A new study, released early this week, found that 10% of young people who tested positive for one of three common STDs—chlamydia, gonorrhea and trichomoniasis—claimed they had abstained from sex (defined as vaginal intercourse) in the last 12 months.
Although the researchers do point out that some of the youth could have simply forgotten they’d had sex, or contracted the infection more than a year ago, or engaged in other kinds of sexual activities that could transmit STDs, their conclusion is that teens and young adults’ self-reported sexual histories are not to be trusted. And so doctors should screen all youth for STDs to be safe.
And while I’m all for more STD testing, I agree with Cara at the Curvature that this conclusion—that youth lie about having sex, so doctors should do more testing—misses some key points. Instead, we should be asking why young people aren’t honest about their sexual behavior and how doctors can ensure better communication with them.

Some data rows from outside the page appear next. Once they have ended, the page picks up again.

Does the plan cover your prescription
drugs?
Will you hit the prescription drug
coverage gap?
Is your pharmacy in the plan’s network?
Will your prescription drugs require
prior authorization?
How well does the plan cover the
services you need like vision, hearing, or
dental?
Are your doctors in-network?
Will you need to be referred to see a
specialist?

“What unnerves me is the casual glossing over of the inadequacy of the questions asked — and the complete absence of a recommendation that doctors should ask better ones. I say that better than assuming young people to all be a bunch of liars, doctors should work harder to establish meaningful communication with patients and, importantly, to interact with them in a non-judgmental way. A way that doesn’t assume them to be straight, a way that doesn’t assume there’s only one kind of sex, a way that doesn’t suggest imminent judgment if a female patient says she has had sex, a way that doesn’t suggest an assumption that a non-white patient or low-income patient must have had sex. A way, in other words, that treats patients compassionately and humanely.

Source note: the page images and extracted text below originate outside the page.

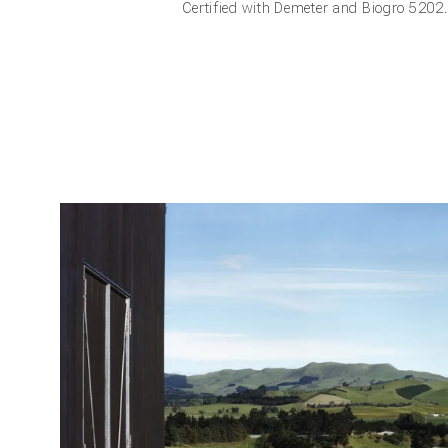
Certified with Demeter and Biogro 5202.
Frie
Be a friend
from us an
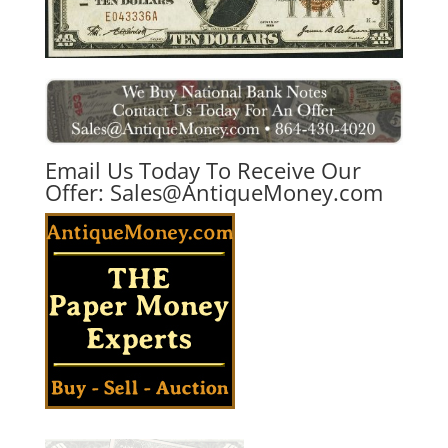
Email Us Today To Receive Our
Offer:
Sales@AntiqueMoney.com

It’s also important to get to the root of the problem that’s even more insidious than the extremely common and even cultivated feeling of fear and intimidation towards doctors — the social fear of sexuality, and the dominant attitude that sexual activity is something to hide.”
Of course teens are tempted to lie about their sexual behavior—especially to adults in positions of authority like doctors. You only have to revisit this great photo essay in Slate to be reminded how thoroughly fucked up the U.S. approach to teen sexuality is.
Sometimes it’s easy to forget that sex-negativity—and the stigma around teen sexuality in particular—has real, direct effects on young people’s health. It’s not just about the pain of being slut-shamed, and the fear of being labeled “not normal,” and the many, many other ways our relationship to our sexuality is distorted by living in a culture that fears it. It also means that the teen birth rate in the U.S., even when at a record low, remains much higher than in Western Europe because we don’t do enough to encourage teen contraceptive use. It means that a 16-year-old faces disapproval and judgment when she makes the extremely responsible decision to get an effective, long-term form of birth control. And it means that some young people don’t feel like they can trust their doctors—people whose very job is to provide them with the information and tools needed to lead healthy lives in a confidential, non-judgmental way.
Thankfully, there are some great programs out there working to help establish “meaningful communication” between young people and their doctors. For example, Physicians for Reproductive Health and Choice’s Adolescent Reproductive and Sexual Health Education Project (ARSHEP) trains health care providers to teach fellow providers about the best practices for adolescent reproductive healthcare. And the Adolescent Health Care Communication Program (AHCCP) at the National Institute for Reproductive Health (full disclosure: I work there) trains teens to give workshops to providers on better communicate with their youth patients and act as Standardized Patients to give providers an opportunity to practice interacting with real teens.
The fact that some teens hide their sexual histories from their doctors should be recognized for what it is: an unacceptable consequence of the fear and stigma surround teen sexuality. And it should be tackled at its roots in our sex-phobic culture, instead of simply side-stepped through more testing.